Task - Leaving the pictures aside, repeat every line below exactly.

Records for the exercise -
....................

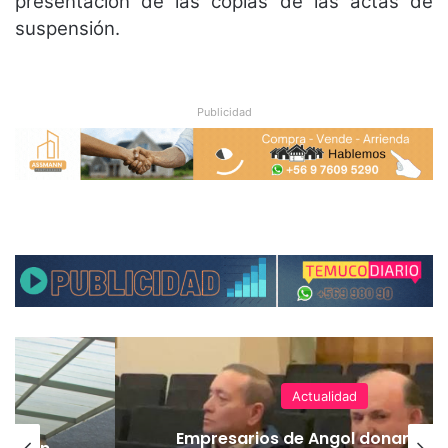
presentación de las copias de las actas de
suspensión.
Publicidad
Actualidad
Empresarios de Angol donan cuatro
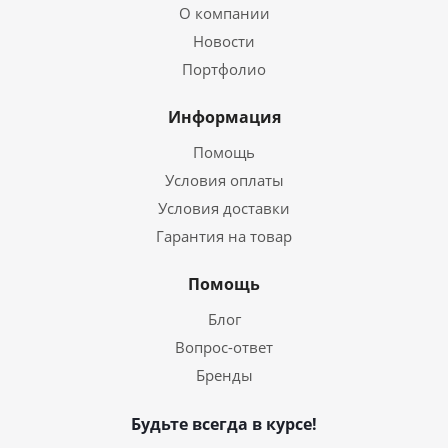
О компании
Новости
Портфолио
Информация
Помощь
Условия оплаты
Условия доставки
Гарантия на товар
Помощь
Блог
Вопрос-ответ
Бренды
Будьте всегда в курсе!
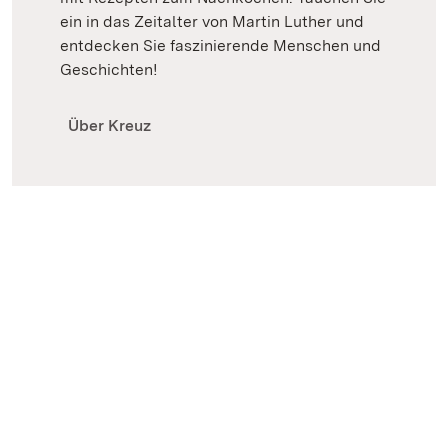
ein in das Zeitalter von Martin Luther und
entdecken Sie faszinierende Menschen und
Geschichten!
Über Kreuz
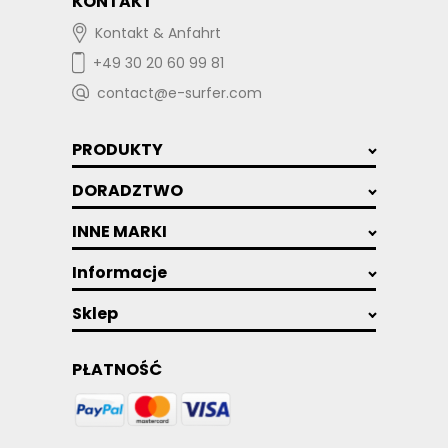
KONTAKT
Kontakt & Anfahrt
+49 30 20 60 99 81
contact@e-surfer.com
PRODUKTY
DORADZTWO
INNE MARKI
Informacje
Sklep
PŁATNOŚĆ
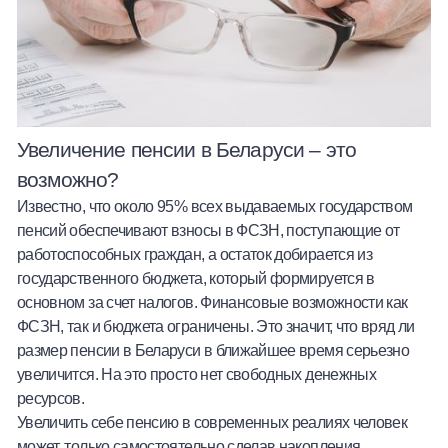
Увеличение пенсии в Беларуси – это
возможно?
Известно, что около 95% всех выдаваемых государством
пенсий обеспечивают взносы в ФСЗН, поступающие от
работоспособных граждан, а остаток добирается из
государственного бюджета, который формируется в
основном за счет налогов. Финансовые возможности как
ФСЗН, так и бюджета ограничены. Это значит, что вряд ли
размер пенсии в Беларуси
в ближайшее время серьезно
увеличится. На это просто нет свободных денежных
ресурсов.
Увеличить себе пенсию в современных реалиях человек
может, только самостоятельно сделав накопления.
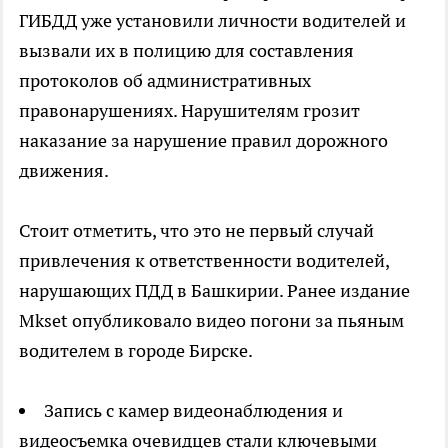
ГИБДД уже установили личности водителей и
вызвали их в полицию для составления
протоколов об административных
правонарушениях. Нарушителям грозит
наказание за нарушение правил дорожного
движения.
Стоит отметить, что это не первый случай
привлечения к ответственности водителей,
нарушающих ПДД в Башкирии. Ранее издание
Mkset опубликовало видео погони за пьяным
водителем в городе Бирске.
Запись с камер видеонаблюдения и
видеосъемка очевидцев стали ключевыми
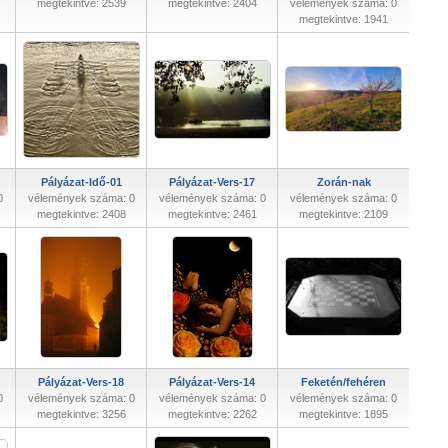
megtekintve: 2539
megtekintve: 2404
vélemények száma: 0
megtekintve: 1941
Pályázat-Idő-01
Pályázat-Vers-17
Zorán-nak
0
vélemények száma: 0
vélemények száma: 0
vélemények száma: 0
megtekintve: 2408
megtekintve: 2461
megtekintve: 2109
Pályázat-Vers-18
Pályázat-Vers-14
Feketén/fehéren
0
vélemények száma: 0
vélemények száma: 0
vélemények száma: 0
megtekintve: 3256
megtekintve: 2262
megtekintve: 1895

....................

Solution to this task -
presentación de las copias de las actas de
suspensión.
Publicidad
Actualidad
Empresarios de Angol donan cuatro
О компании
Новости
Портфолио
Информация
Помощь
Условия оплаты
Условия доставки
Гарантия на товар
Помощь
Блог
Вопрос-ответ
Бренды
Будьте всегда в курсе!
ein in das Zeitalter von Martin Luther und
entdecken Sie faszinierende Menschen und
Geschichten!
Über Kreuz
KONTAKT
Kontakt & Anfahrt
+49 30 20 60 99 81
contact@e-surfer.com
PRODUKTY
DORADZTWO
INNE MARKI
Informacje
Sklep
PŁATNOŚĆ
Увеличение пенсии в Беларуси – это
возможно?
Известно, что около 95% всех выдаваемых государством
пенсий обеспечивают взносы в ФСЗН, поступающие от
работоспособных граждан, а остаток добирается из
государственного бюджета, который формируется в
основном за счет налогов. Финансовые возможности как
ФСЗН, так и бюджета ограничены. Это значит, что вряд ли
размер пенсии в Беларуси
в ближайшее время серьезно
увеличится. На это просто нет свободных денежных
ресурсов.
Увеличить себе пенсию в современных реалиях человек
может, только самостоятельно сделав накопления.
ГИБДД уже установили личности водителей и
вызвали их в полицию для составления
протоколов об административных
правонарушениях. Нарушителям грозит
наказание за нарушение правил дорожного
движения.
Стоит отметить, что это не первый случай
привлечения к ответственности водителей,
нарушающих ПДД в Башкирии. Ранее издание
Mkset опубликовало видео погони за пьяным
водителем в городе Бирске.
Запись с камер видеонаблюдения и
видеосъемка очевидцев стали ключевыми
megtekintve: 2539
megtekintve: 2404
vélemények száma: 0
megtekintve: 1941
Pályázat-Idő-01
Pályázat-Vers-17
Zorán-nak
0
vélemények száma: 0
vélemények száma: 0
vélemények száma: 0
megtekintve: 2408
megtekintve: 2461
megtekintve: 2109
Pályázat-Vers-18
Pályázat-Vers-14
Feketén/fehéren
0
vélemények száma: 0
vélemények száma: 0
vélemények száma: 0
megtekintve: 3256
megtekintve: 2262
megtekintve: 1895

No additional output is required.